Prompt — Pictures should not appear in the copy; the records themselves must be written out exactly.
━━━ Dataset content ━━━
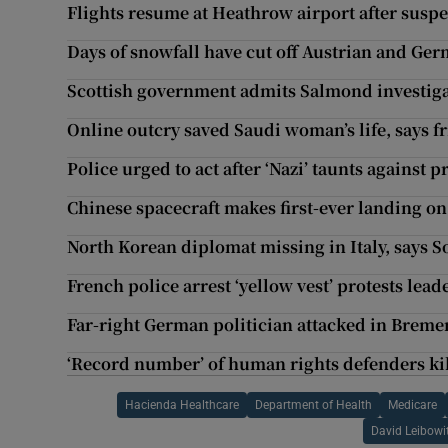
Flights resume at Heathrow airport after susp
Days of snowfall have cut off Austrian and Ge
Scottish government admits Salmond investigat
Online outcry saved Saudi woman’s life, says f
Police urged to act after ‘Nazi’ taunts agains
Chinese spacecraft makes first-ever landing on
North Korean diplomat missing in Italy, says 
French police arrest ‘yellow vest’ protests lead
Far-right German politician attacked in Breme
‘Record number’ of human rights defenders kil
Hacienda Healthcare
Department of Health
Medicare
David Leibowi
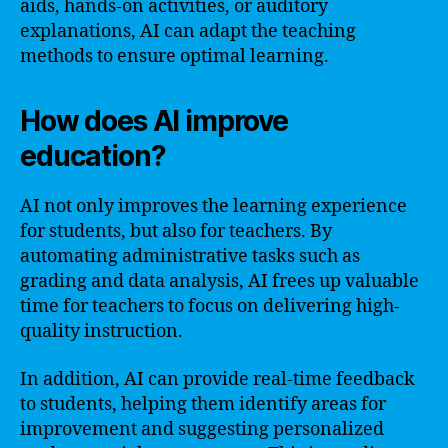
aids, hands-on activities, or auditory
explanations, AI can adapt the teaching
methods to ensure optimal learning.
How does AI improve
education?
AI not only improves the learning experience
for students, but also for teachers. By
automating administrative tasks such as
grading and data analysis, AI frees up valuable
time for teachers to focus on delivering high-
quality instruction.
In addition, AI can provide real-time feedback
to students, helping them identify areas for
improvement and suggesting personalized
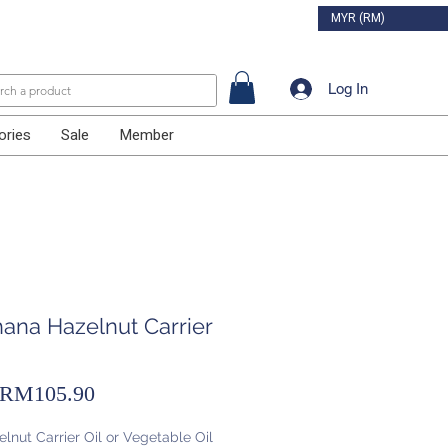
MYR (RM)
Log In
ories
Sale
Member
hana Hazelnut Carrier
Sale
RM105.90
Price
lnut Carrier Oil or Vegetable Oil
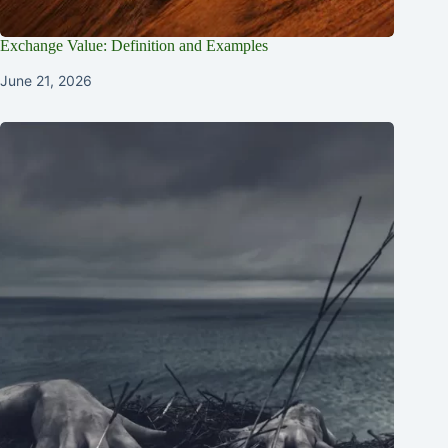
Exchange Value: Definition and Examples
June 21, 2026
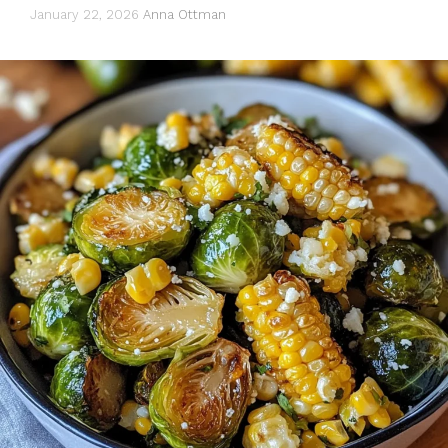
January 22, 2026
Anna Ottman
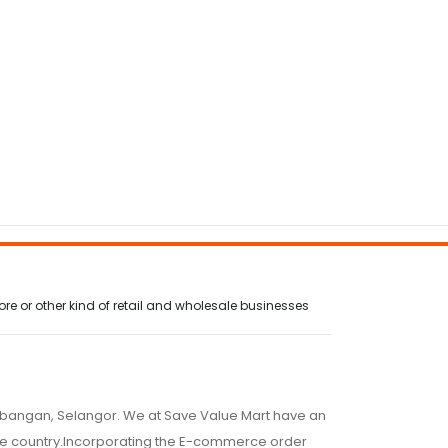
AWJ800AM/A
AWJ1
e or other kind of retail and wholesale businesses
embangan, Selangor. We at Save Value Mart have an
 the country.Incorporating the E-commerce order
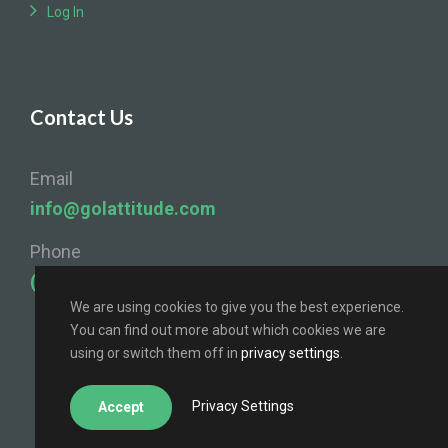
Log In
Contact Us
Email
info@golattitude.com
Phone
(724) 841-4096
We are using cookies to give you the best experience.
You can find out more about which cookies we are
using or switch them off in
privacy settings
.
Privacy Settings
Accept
━━━
Result for this exercise —
Flights resume at Heathrow airport after susp
Days of snowfall have cut off Austrian and Ge
Scottish government admits Salmond investigat
Online outcry saved Saudi woman’s life, says f
Police urged to act after ‘Nazi’ taunts agains
Chinese spacecraft makes first-ever landing on
North Korean diplomat missing in Italy, says 
French police arrest ‘yellow vest’ protests lead
Far-right German politician attacked in Breme
‘Record number’ of human rights defenders kil
Hacienda Healthcare
Department of Health
Medicare
David Leibowi
aids, hands-on activities, or auditory
explanations, AI can adapt the teaching
methods to ensure optimal learning.
How does AI improve
education?
AI not only improves the learning experience
for students, but also for teachers. By
automating administrative tasks such as
grading and data analysis, AI frees up valuable
time for teachers to focus on delivering high-
quality instruction.
In addition, AI can provide real-time feedback
to students, helping them identify areas for
improvement and suggesting personalized
MYR (RM)
Log In
ories
Sale
Member
hana Hazelnut Carrier
Sale
RM105.90
Price
lnut Carrier Oil or Vegetable Oil
Exchange Value: Definition and Examples
June 21, 2026
January 22, 2026
Anna Ottman
AWJ800AM/A
AWJ1
e or other kind of retail and wholesale businesses
embangan, Selangor. We at Save Value Mart have an
 the country.Incorporating the E-commerce order
Log In
Contact Us
Email
info@golattitude.com
Phone
(724) 841-4096
We are using cookies to give you the best experience.
You can find out more about which cookies we are
using or switch them off in
privacy settings
.
Privacy Settings
Accept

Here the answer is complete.